Monday, November 29, 2010

How To Eat A Sonoran Hot Dog.

A Sonoran Hot Dog is an American southwestern regional hot mess of a deep-fried bacon-wrapped hot dog topped with so many other things that you forget there is a deep-fried bacon-wrapped hot dog in the bun. So, of course, when in Tucson, Arizona, we had no choice but to do as Tucsonans do and go find one. One particular purveyor of this wonder of street food, Mr. Antojo's, is a food cart parked six days a week on the corner of Pantano and 22nd.  Don't bother calling to find it.  Just cruise that intersection any day but Sunday.  (I did find an interesting tidbit on his rolls while trying to find out the cart's location and schedule here.)

Here's how a Sonoran Hot Dog happens.

1. Order.  Convince yourself this food purchase is in the name of sampling some regional flavor.  A Sonoran Hot Dog comes with everything. Everything is roughly; pinto beans, jalepeno sauce, nacho cheese, mayonnaise, lettuce, tomato and onion.  If you leave anything off, you no longer have a true Sonoran Hot Dog.  If you add the extra fried, crumbled chorizo and a double helping of any standard item, you are a local, or someone comfortable making fun of the laws of nature. Receive your dog.

2. Garnish. You are in possession of a naked Sonoran Hot Dog.  You must add more layers, like hot sauce, guacamole, more sour cream and some homemade cilantro lime sauce, or risk being reminded that you were one of the last kids called onto teams in Phys Ed, too. Note to Mr. Antojo's; you should bottle and sell the cilantro sauce ay-sap.

It is comical what you are about to do to your stomach.

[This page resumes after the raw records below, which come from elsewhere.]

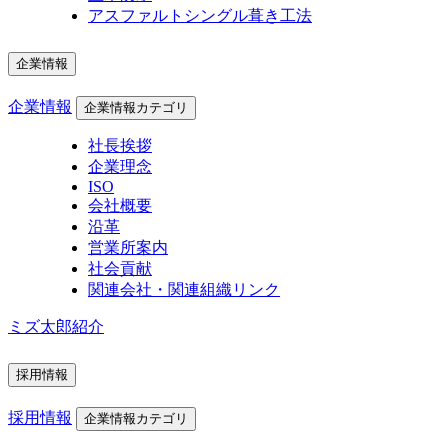
アスファルトシングル葺き工法
企業情報
企業情報
企業情報カテゴリ
社長挨拶
企業理念
ISO
会社概要
沿革
営業所案内
社会貢献
関連会社・関連組織リンク
ミズ太郎紹介
採用情報
採用情報
企業情報カテゴリ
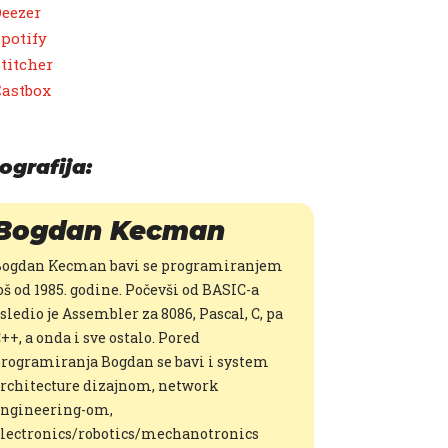
eezer
potify
titcher
Castbox
ografija:
Bogdan Kecman
ogdan Kecman bavi se programiranjem
oš od 1985. godine. Počevši od BASIC-a
sledio je Assembler za 8086, Pascal, C, pa
++, a onda i sve ostalo. Pored
rogramiranja Bogdan se bavi i system
rchitecture dizajnom, network
ngineering-om,
lectronics/robotics/mechanotronics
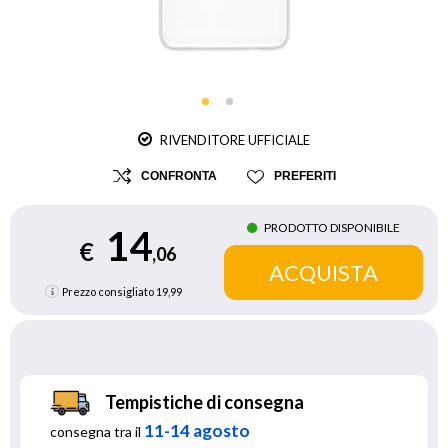
RIVENDITORE UFFICIALE
CONFRONTA
PREFERITI
PRODOTTO DISPONIBILE
14
€
,06
Prezzo consigliato
19,99
Tempistiche di consegna
11-14 agosto
consegna tra il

3. Prepare. Pack up the hot dogs and rest of the family into car and travel to a safe, warm home, with a medicine cabinet stocked with over-the-counter remedies for bodily functions gone awry and with plenty of nearby lounging areas off the dining space where you will be eating.

4. Eat. This step is both the easiest and most difficult part of the process. You may find you need to train up to a Sonoran Hot Dog.  You can be physically prepared, but the act is 90% mental.  Suspend internal questions of "why" and concepts of "should", "should not", and "diet".  Just eat it and enjoy. As an aside, beware the grilled yellow pepper garnish.  It's a smart little thing that speaks softly but is set to stun with its cute little Scoville units.

5. Reflect. I cannot say the Sonoran Hot Dog was bad.  I also cannot say it was good [See mental preparedness note at #4].  It was most certainly an indulgent, gluttonous, winning smoky bacon and tart cilantro-lime crown on top of an evening spent giggling with family packed into the car and spontaneously seeking an anti-holiday, local-flavor food run at a roadside food cart.  For that, I set aside my percolating job-induced food snobbery and remind myself that food experiences take many shapes; this one a late-night fried and stuffed field trip, making it no less potent a food memory.